At the end of the conference I was schmoozing with one of my fellow authors.  Well, I’m being bold to imply I’m anywhere NEAR the level of Jonathan Maberry as a “fellow author.”  He’s a New York Times Best Seller, has 25 books to his credit, and a movie contract in the works.  (http://authors.simonandschuster.com/Jonathan-Maberry/67600213)  (http://www.goodreads.com/author/show/72451.Jonathan_Maberry).  He said, yes, no doubt “Andrew Comes Home” is a good book.  But there are tens of thousands of good books out there.  My brand needs to be about my medical journeys; my E.R. stories, my mission work, my unusual adventures including being a medical examiner and music festival physician.   Once I have those books ready I can make a three book deal to include “Andrew.”  He suggested everything I write should include “M.D” on my byline. 

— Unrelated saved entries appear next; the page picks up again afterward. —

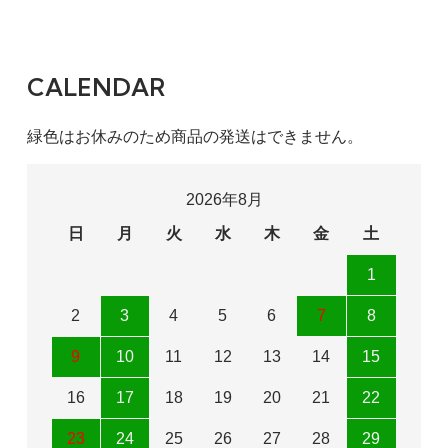
CALENDAR
緑色はお休みのため商品の発送はできません。
2026年8月
日
月
火
水
木
金
土
1
2
3
4
5
6
7
8
9
10
11
12
13
14
15
16
17
18
19
20
21
22
23
24
25
26
27
28
29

I suppose he’s right.  People CARE about the M.D.  Up 'til now, I’ve always thought of my writing as separate, reserving my M.D. for those areas where it belonged, treasuring it rather than commercializing upon it.  Still … if I want to get my writing noticed, perhaps I should give this another thought.  It’s a personal decision, a big shift in my perspective, and one I think I’m not ready for. 

Yet.

Saturday, December 15, 2012

Heather Graham's Writers for New Orleans Conference


I’m attending my third writing conference of the year, this time the Heather Graham presents Writer’s for New Orleans.  www.writersforneworleans.com.  Every conference has its unique flavor.  I loved the Florida Writers Association in October that featured four sessions at a time, educational lectures focusing on improving your writing; such as character development, poetry sessions, or social media info.

In contrast the Heather Graham has only a single session at a time, all featuring successful published authors or agents in panel discussions giving real tips on being a professional author.  In both cases the attendees included a high percentage of novice writers, but in this conference the ratio of successful authors is much higher, and with the smaller attendees there’s a lot of opportunities for one-on-one discussions of their success stories.  I’ve found I’m where I thought I was on the professional level; above the beginners but nowhere near the professionals.  With my eleven books and dozens of articles I’m certainly somewhat established, but there are authors here with twenty books, with 500,000 copies sold, New York Times Best Sellers, and they’re very personable.  Conferences.  Yep, if you’re going to be a writer, it’s where you should go.